– Ну не знаю, – рыжая дернула себя за косу, – Надежда Павловна столько интересного про эту усадьбу рассказывала, обидно будет, если нас к настоящей работе не подпустят.
– Ой, Ритка, я тебя умоляю! – подала голос Даша. – Что в этой дыре может быть интересного? Не знаю, как вы, а лично я пальцем о палец не ударю! Нет дурных – впахивать на каких-то колхозников!
– А зачем тогда поехала? – удивилась рыжая Ритка. – Сидела бы в своей Москве!

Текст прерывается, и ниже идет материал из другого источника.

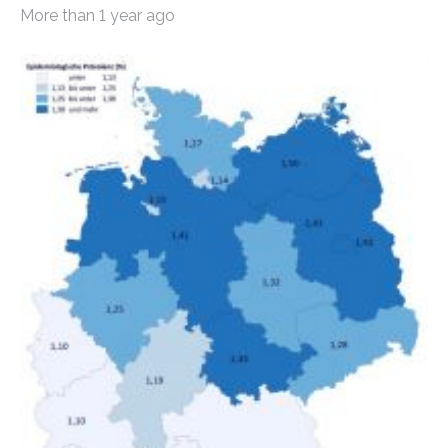
Mietern geführt. In einer aktuellen Studie hat das
More than 1 year ago
Bundesinstitut für Bevölkerungsforschung (BiB)
untersucht, wie sich der Anteil der Mietkosten am
gesamten Einkommen zwischen 1990 und 2020 für
unterschiedliche Einkommensgruppen sowie für in
Deutschland geborene Menschen und Zugewanderte
verändert hat. Das Ergebnis: Während Personen mit
hohen Einkommen (oberstes Quintil der Verteilung der
Nettoäquivalenzeinkommen) nur einen moderaten
Anstieg des Mietanteils am Gesamteinkommen
hinnehmen mussten, nahm die Belastung bei
Menschen mit…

– Я бы и сидела, если бы не папанька! Папанька решил, что любимая доча обязательно должна съездить в эту вашу Задрыповку. У него, видите ли, корни деревенские, у него дед крестьянских кровей, вот и я должна приобщиться. Эй, деревня, – она перевела недовольный взгляд на Аглаю, – у вас тут хоть party устраивают?
– Ты что?! Она небось и слов таких не знает, – Дашин дружок облокотился о борт грузовика, вытянул перед собой ноги так, что подошвы его кроссовок уперлись в сумку Аглаи. – Party – это танцы. Есть у вас танцы?

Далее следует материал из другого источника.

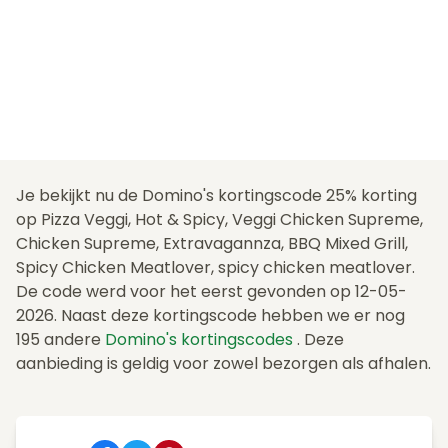
Je bekijkt nu de Domino's kortingscode 25% korting
op Pizza Veggi, Hot & Spicy, Veggi Chicken Supreme,
Chicken Supreme, Extravagannza, BBQ Mixed Grill,
Spicy Chicken Meatlover, spicy chicken meatlover.
De code werd voor het eerst gevonden op 12-05-
2026. Naast deze kortingscode hebben we er nog
195 andere
Domino's kortingscodes
. Deze
aanbieding is geldig voor zowel bezorgen als afhalen.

– У нас – это где? – Она придвинула сумку поближе к себе.
– У вас – это в вашей Задрыповке. Должен же здесь народ как-то расслабляться.
– Макс, мне кажется, девушка уже объясняла, что не живет в Антоновке, – сказал Михаил миролюбиво, а Аглае вдруг захотелось его ударить. Вот странно, не спесивую Дашу, не дружка ее мерзкого, а этого добродушного увальня, который всем своим видом говорил сакраментальное: «Ребята, давайте жить дружно». Дурак! Неужели не понимает, что с такими, как эти, дружно не получится, что они могут дружить лишь с себе подобными, такими же ограниченными и кичливыми?!

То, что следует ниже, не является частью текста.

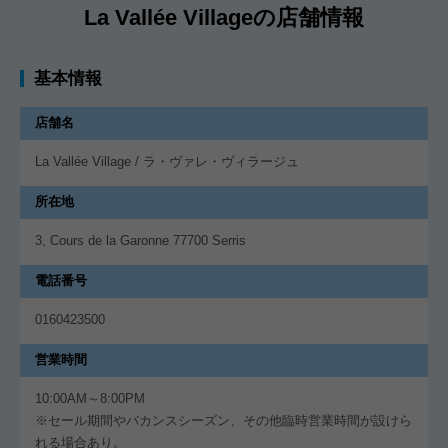
La Vallée Villageの店舗情報
基本情報
店舗名
La Vallée Village / ラ・ヴァレ・ヴィラージュ
所在地
3, Cours de la Garonne 77700 Serris
電話番号
0160423500
営業時間
10:00AM～8:00PM
※セール期間やバカンスシーズン、その他臨時営業時間が設けら
れる場合あり。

– Отвали, Айболит! – огрызнулся Макс и снова вперил колючий взгляд в Аглаю. – Ну так как, есть танцы?
– Есть, – она кивнула.
– Под бобинный магнитофон?
– Под гармошку.
– Даш, глянь, а эта селянка еще и огрызается. Я к ней со всей вежливостью, а она куснуть норовит. – Макс зло пнул несчастную Аглаину сумку. Скорее бы уже деревня, угораздило же ее повстречать этих уродов...
Словно в ответ на ее мольбы, впереди показался старый парк, и все как один повернулись в его сторону.
– Красота какая, – восхищенно вздохнула Рита.
– Берендеево царство, – хмыкнула Даша.
– Ага, Лукоморье, – поддакнул Макс.
– Это, что ли, и есть поместье? – спросил Леонид.
И только Михаил ничего не сказал, вместо того чтобы смотреть на парк, он смотрел на Аглаю, и во взгляде его пыльно-голубом читалось непонятное сожаление...
Дневник графа Полонского
4 апреля 1914 года
Долго не писал, не до того было.
Оленьке стало плохо в конце марта. Не так, как раньше, а по-особенному плохо: с обмороками и слабостью. Признаюсь, я испугался, что это предвестники той страшной ее болезни, послал за Ильей Егоровичем. Пока шел осмотр, маялся за закрытыми дверьми, готовился к самому плохому, потому, наверное, и растерялся, когда увидел на лице Ильи Егоровича не привычную озабоченность, а улыбку. А уж когда услышал, что Оленьке моей нездоровится оттого, что она беременна, так и вовсе дара речи лишился.